Sesampainya di dalam, sangat dengan jelas melihat Raza duduk dalam posisi memunggunginya. Yang lebih menarik perhatiannya di antara seisi ruangan adalah, perban melilit rapi di bagian kepala Raza. Itu tandanya cerita bi Sani bukanlah karangan belaka.
"Raza ...."
Tak ada pergerakan sama sekali. Mungkinkah Raza pura-pura tidak mendengar?
Langkah kecil itu berubah menjadi langkah cepat. Tepat berdiri di samping Raza, Rajendra bisa melihat lebih dekat bahwa anak laki-lakinya sedang melamun.
"Nak ... Kamu kenapa melamun?"
Teguran bernada lembut membuat Raza mengedipkan mata dan tersadar dari lamunannya. Kepalanya mendongak pelan menatap wajah Rajendra yang sedang menatapnya teduh.
"Pa--papa. Sejak kapan masuk?" balas Raza gelagapan.
Rajendra diam sebentar sambil mengambil posisi duduk di sebelah Raza. Pria itu menarik napas lalu membuangnya tanpa ada sepatah kata keluar dan itu terus berulang hingga dua menit kemudian barulah sebuah jawaban paling dinanti Raza keluar.
"Lima menit yang lalu." Rajendra menatap Raza intens. "Papa ketuk pintu tapi kamu tidak menyahut. Papa tahu kamu belum tidur," tambahnya. Raza meringis ketahuan belum tidur. Diperparah Rajendra menemukannya sedang dalam keadaan melamun.
"Maaf ...."
Seketika ringisan itu mengubah ekspresi Raza menjadi bingung. Bingung dengan kata maaf yang barusan Rajendra utarakan. Maaf untuk siapa dan karena apa?
"Kenapa Papa minta maaf?"
Lagi dan lagi Rajendra menghela napas, namun lebih berat mengembuskan nya. "Ini semua terjadi karena Papa. Kamu terluka karena Papa," kata Rajendra kemudian.
Raza melipat bibirnya ke dalam. Tindakan untuk menyela dia urungkan.
"Katakan bahwa kepalamu terluka karena kakek. Apakah masih terasa begitu sakit, Nak?"
Anak laki-laki tersebut menunduk sebentar sembari meremas selimut.
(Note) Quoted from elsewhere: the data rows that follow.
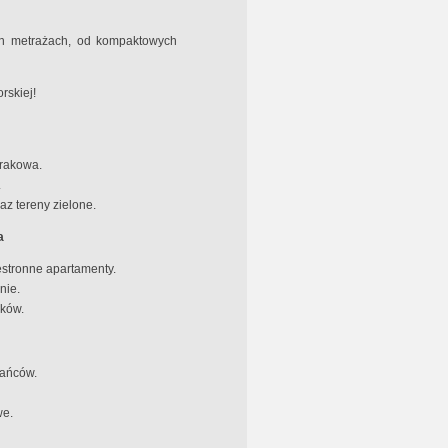
h metrażach, od kompaktowych
rskiej!
Krakowa.
.
az tereny zielone.
a
stronne apartamenty.
nie.
nków.
kańców.
we.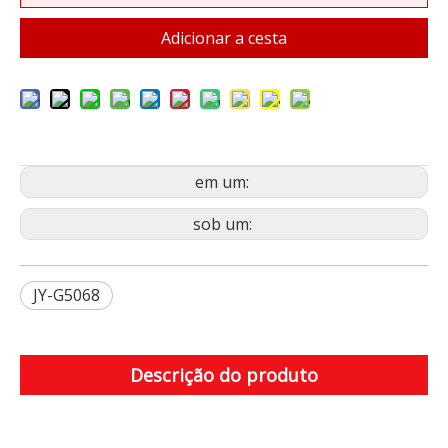
Adicionar a cesta
em um:
sob um:
JY-G5068
Descrição do produto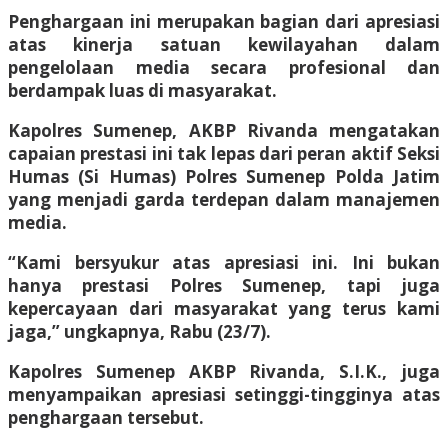
Penghargaan ini merupakan bagian dari apresiasi
atas kinerja satuan kewilayahan dalam
pengelolaan media secara profesional dan
berdampak luas di masyarakat.
Kapolres Sumenep, AKBP Rivanda mengatakan
capaian prestasi ini tak lepas dari peran aktif Seksi
Humas (Si Humas) Polres Sumenep Polda Jatim
yang menjadi garda terdepan dalam manajemen
media.
“Kami bersyukur atas apresiasi ini. Ini bukan
hanya prestasi Polres Sumenep, tapi juga
kepercayaan dari masyarakat yang terus kami
jaga,” ungkapnya, Rabu (23/7).
Kapolres Sumenep AKBP Rivanda, S.I.K., juga
menyampaikan apresiasi setinggi-tingginya atas
penghargaan tersebut.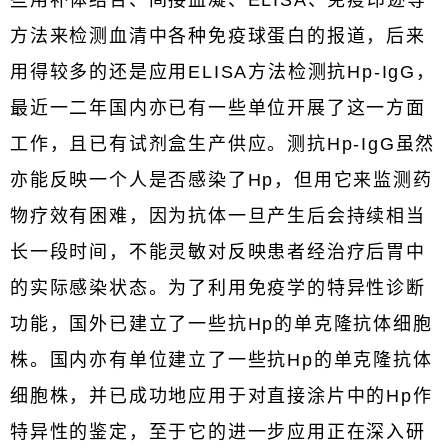
些用补体结合、间接血凝、ELISA、免疫印迹等
方法来检测血清中各种免疫球蛋白的报道，后来
用得较多的还是应用ELISA方法检测抗Hp-IgG，
最近一二年国内亦已有一些单位开展了这一方面
工作，且已有试剂盒生产供应。测抗Hp-IgG虽然
亦能反映一个人是否感染了Hp，但用它来监测药
物疗效有困难，因为抗体一旦产生后会持续相当
长一段时间，不能灵敏对反映患者经治疗后胃中
的实际感染状态。为了利用免疫学的特异性诊断
功能，国外已建立了一些抗Hp的单克隆抗体细胞
株。国内亦有单位建立了一些抗Hp的单克隆抗体
细胞株，并已成功地应用于对直接涂片中的Hp作
特异性的鉴定，至于它的进一步应用正在深入研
Tidak pernah sekalipun Rajendra mengabaikan kondisinya. Mau sesibuk apapun, pasti selalu ada celah untuk hal-hal kecil yang tidak setiap anak bisa mendapatkannya.
"Ini udah mendingan, gak terlalu bikin pusing." Raza menatap gorden abu-abu di hadapannya. Sementara itu, Rajendra menepuk-nepuk pundaknya sambil bergumam lirih.
"Papa, apa Raza akan dikembalikan ke panti asuhan?"
Rajendra tersentak mendengar pertanyaan barusan. "Kenapa bertanya demikian? Apakah Papa datang kemari untuk membicarakan hal itu?"
"Tidak tahu. Raza hanya ingin bertanya."
"Tidak akan pernah. Kamu tetap anak Papa dan mama sekaligus kakak bagi Ara."
"Bagaimana dengan kakek dan nenek?" Raza menyela cepat. Perasaannya selalu was-was dan merasa terancam jika melihat dua manusia itu.
"Itu biar jadi urusan Papa. Semua akan berjalan baik-baik saja, percayalah."
Rajendra bangkit dari duduknya sambil mengulurkan tangan. Raza melihat itu hanya menatap cengo dan menggaruk tengkuknya yang tidak gatal.
"Turun. Ayo makan malam bersama!" ajak Rajendra.

KAMU SEDANG MEMBACA
Homesick : Raza [TAMAT]
Fiksi RemajaFirst of all, cover by Canva Halo, panggil aku Mocha ❤️ *** Definisi homesick itu seperti apa? Beragam, namun satu yang pasti. Ketika teringat senyum di wajah orang tua. Begitulah ucap seorang remaja laki-laki ketika dia mulai memahami apa dan sebe...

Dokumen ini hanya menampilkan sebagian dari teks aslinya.